Capacity: Consistent measure of a service’s size or amount of resources
Utilization: Percentage of that resource used for a workload
Overhead: Percentage of that utilization used for bookkeeping
Useful Work: Percentage of that utilization used for what we actually need to do
Throughput: Number of operations conducted per unit of time
Latency: Response time
Regarding latency and throughput, which metric is more important? What are the requirements for each?
It is application-dependent. The requirements will drive the application design.
What are some of the factors that can impose a limitation on the performance of the system, that are not dependent on the users nor the application?

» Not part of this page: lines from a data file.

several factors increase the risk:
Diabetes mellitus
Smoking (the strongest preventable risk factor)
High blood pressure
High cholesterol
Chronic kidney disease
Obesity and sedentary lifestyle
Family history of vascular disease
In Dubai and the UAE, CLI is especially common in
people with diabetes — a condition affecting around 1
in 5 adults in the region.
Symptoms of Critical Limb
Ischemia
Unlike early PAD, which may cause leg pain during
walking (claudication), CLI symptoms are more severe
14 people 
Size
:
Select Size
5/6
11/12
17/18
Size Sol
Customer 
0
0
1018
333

Physics: (e.g. speed of light limits how fast signals can travel from one end of the chip to
another).
Economics: (e.g. we can’t throw infinite money into the problem)

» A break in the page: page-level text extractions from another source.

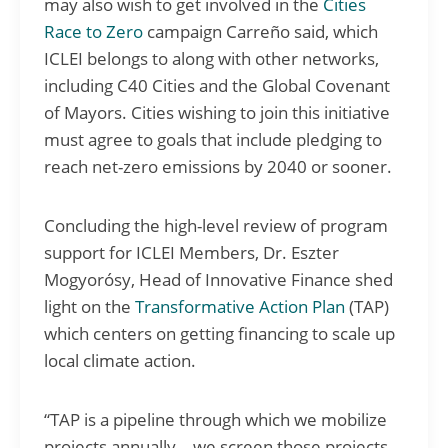
may also wish to get involved in the
Cities
Race to Zero
campaign Carreño said, which
ICLEI belongs to along with other networks,
including C40 Cities and the Global Covenant
of Mayors. Cities wishing to join this initiative
must agree to goals that include pledging to
reach net-zero emissions by 2040 or sooner.
Concluding the high-level review of program
support for ICLEI Members, Dr. Eszter
Mogyorósy, Head of Innovative Finance shed
light on the
Transformative Action Plan
(TAP)
which centers on getting financing to scale up
local climate action.
“TAP is a pipeline through which we mobilize
projects annually… we screen those projects…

Technologic: (e.g. we are dependent on the current technology offer, since each technology generation eventually hits a wall)
How can we identify a system’s performance limitations, for instance, latency or throughput?

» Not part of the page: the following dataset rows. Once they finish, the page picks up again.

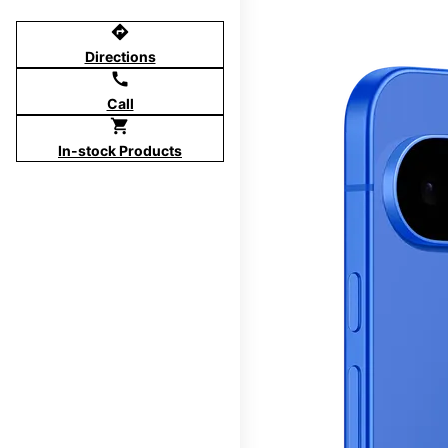
directions
Directions
call
Call
shopping_cart
In-stock Products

By decomposing the system into its constituents, like a pipeline, and identifying the bottlenecks. Depending on the requirements we can target specific stages over others.
In a system, if we have opportunities to improve the system’s throughput or the system’s latency, which should we choose?
It is impossible to know because it depends on the application’s requirements.
What strategy(-ies)/technique(s) do we have to reduce latency in a request processing pipeline?
Exploit the common case by adding a cache.
Exploit request properties by running independent stages at the same time -> Sometimes this doesn’t improve latency but improves throughput while latency remains nearly the same.
What strategy(-ies)/technique(s) do we have to hide latency in a request processing pipeline?
Instead of taking actions to reduce latency, we can hide it by improving the throughput instead. For example, give each stage the ability to process multiple requests at the same time. Each request takes the same time (or slightly more) but we can process more requests at the same time.
What is the difference between a concurrent and a parallel design?
Concurrency: the ability to make progress on more than one task at the same time (i.e. concurrently)
Parallelism: Ability to make progress on a task by splitting it into multiple subtasks that can be processed at the same time (i.e. in parallel)
What strategy(-ies) are there to improve throughput in a request processing pipeline?
It is possible to run stages concurrently or in parallel.
If a stage operates at full capacity, we can apply a queueing strategy. The queue size will depend on the workload, and It can be designed to answer short or longer overload bursts.
When we apply a queueing strategy but the system is overloaded for big periods of time, what solutions can be applied?
Increase the capacity of the system if possible (within the feasible limits). Or shed load, reducing offered load, or limit offered load.
In what consists of the technique Load Shedding?
Load Shedding is a technique used to fight the long-term overload of the system. This can be achieved by reducing or limiting the load of the system.
Reducing load: refusing to serve some requests by exploring workload properties.
Limiting load: add bounded buffers between stages, starting from the bottleneck stage, cascading until the beginning of the pipeline, if needed.
What are the studied bottleneck removal techniques?
Exploit workload properties
Concurrency
Queuing
What are the studied bottleneck fighting techniques?
Batching
Dallying
Speculation
Describe batching technique.
Group (batch) several requests into a single request. The cost of sending the request is amortized over the batch size.
Latency increases proportionally to the size of the batch.
Throughput, until a certain point, increases proportionally to the amortized cost.
If the batch size is very large, the system will change between periods of overload and periods of idleness.
What kind of optimizations can be done when using batching?
If we have multiple writes on the same object, we can drop all except the last one, decreasing utilization. This depends on the workload properties.
For mediums with sequential accesses or high locality, we can proceed to a reordering of the requests.